41) Message boards : CMS Application : New version 49.00 (Message 6566)
Posted 19 Aug 2019 by Profile ivan
Post:
@#%$@%^&&^%$$#@*

Well as usual I get about 40 Valids in a row and then........

Might as well show you it isn't just me https://lhcathomedev.cern.ch/lhcathome-dev/results.php?hostid=1054

that evil server always picks the wrong night to do this too

Well in the morning (its 2:45am right now) I will be at the bowling alley and every pin will have a picture of my imaginary Cern server on it.

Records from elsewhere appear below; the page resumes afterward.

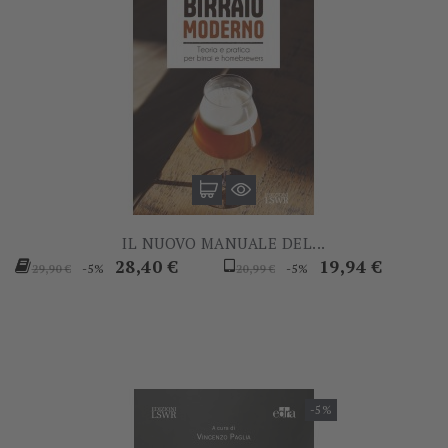
IL NUOVO MANUALE DEL...
Prezzo
Prezzo
Prezzo
Prezzo
28,40 €
19,94 €
-5%
-5%
29,90 €
20,99 €
base
base
-5%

Sorry, there was a huge increase in CMS jobs being run last night, so the queue drained before I could replenish it. New batch sent, should be OK in a few minutes.
42) Message boards : CMS Application : New version 49.00 (Message 6563)
Posted 17 Aug 2019 by Profile ivan
Post:
Each of your failed VMs requested 4584MB RAM which is close to 60% of the computer's total RAM.
IIRC the default value of RAM a BOINC client allows it's task to use is 60%.
Did you try to increase the allowed RAM percentage?

Hah! Didn't think about that. It didn't like 3 cores either -- come to think of it, the error at one point was "waiting for memory"...
Yes, it was set to 50/90%, I changed to 90/90%.
43) Message boards : CMS Application : New version 49.00 (Message 6553)
Posted 15 Aug 2019 by Profile ivan
Post:
Well, my little £130 Celeron J1900 certainly didn't like trying to run a 4-core VM! Continually timed out "Waiting for memory"! I've dropped down to 3 cores to see if that runs.
44) Message boards : CMS Application : New version 49.00 (Message 6548)
Posted 14 Aug 2019 by Profile ivan
Post:
Ok I just ran all of those and they are all open (TRUE)

I never have had any blocked ports before so I knew that was not the problem and since these hosts ran many of these before I knew it wasn't a port problem and I do not even use a firewall since these are Cern only computers.

One did the 4 Valids and the other 2 pc's next to it on the same system failed.

You are welcome to check my stats and you can see that last month from the 22nd and before where many Valids and then they started failing for me and Ivan but then this month his started working again and mine would run for 5 or 6 hours before crashing and they all had been running jobs until that point.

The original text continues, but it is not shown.